As mulheres brasileiras são responsáveis pela produção agropecuária em duas de cada 10 propriedades rurais, o que representa 19% do total. Em termos espaciais, isso equivale a 30 milhões de hectares, ou 8,5% da área explorada na zona rural. Elas estão presentes principalmente em unidades de até 20 hectares e dedicadas à agricultura familiar.

Os dados foram compilados pelo estudo ‘Mulheres nas Cadeias de Valor do Agronegócio Brasileiro’, publicado pela Fundação IDH. O levantamento foi elaborado a partir de revisão bibliográfica sobre a representatividade feminina no comando de atividades rurais no Brasil no século 21.

Como acontece em outras atividades econômicas no país, o trabalho feminino nas fazendas é menos valorizado do que o dos homens. Somente 17,4% das mulheres do setor recebem mais de três salários mínimos, em comparação com 29,8% dos homens.

O levantamento analisa o papel feminino em seis cadeias produtivas do agronegócio: pecuária, cacau, citros, soja, café e cana-de-açúcar. A pecuária é o subsetor com maior participação feminina, onde 33% das propriedades têm mulheres liderando a produção.

No caso do cacau, as mulheres gerem 22% das propriedades, especialmente aquelas pertencentes às suas famílias e localizadas na Bahia e no Pará. Nas culturas de laranja, limão, tangerina, lima ácida e toranja, as mulheres lideram 18% da produção.

Na cultura da soja, que tem grande peso na economia brasileira, o estudo concluiu que o acesso à gestão ainda enfrenta barreiras culturais severas, incluindo pressão doméstica para o abandono de cargos de liderança.
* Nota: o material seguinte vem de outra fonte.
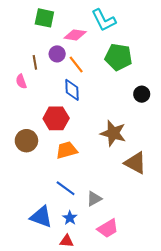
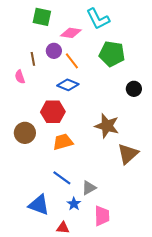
blue diamond: (72, 90) -> (68, 85), turned -65
brown triangle: (135, 163) -> (128, 154), turned 50
blue star: (70, 218) -> (74, 204), moved
pink trapezoid: (108, 228) -> (102, 216), turned -60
Elas representam 17% da força de trabalho na produção primária.

Em uma das culturas mais tradicionais do país, a do café, a gestão feminina só é verificada em 13,2% dos estabelecimentos. Nas propriedades que elas administram, a participação feminina na mão-de-obra chega a 43%, bem acima do que acontece sob o comando masculino, que é de 24%.

Na cana-de-açúcar, a participação feminina é ainda menor: apenas 8,8% delas compõem a força de trabalho e 5,4% estão em cargos de liderança. De acordo com a Fundação IDH, as mulheres dedicadas a atividades rurais são consideradas ‘campeãs de inovação’, pois dão prioridade à responsabilidade social e técnicas avançadas de conservação do solo.

O IDH que dá nome à fundação é a sigla em holandês para Iniciativa de Comércio Sustentável. A fundação tem sede em Utrecht, nos Países Baixos. No Brasil, a Fundação IDH atua em cadeias produtivas rurais nos estados de Mato Grosso, Pará, Paraíba, Pernambuco e Rio Grande do Norte.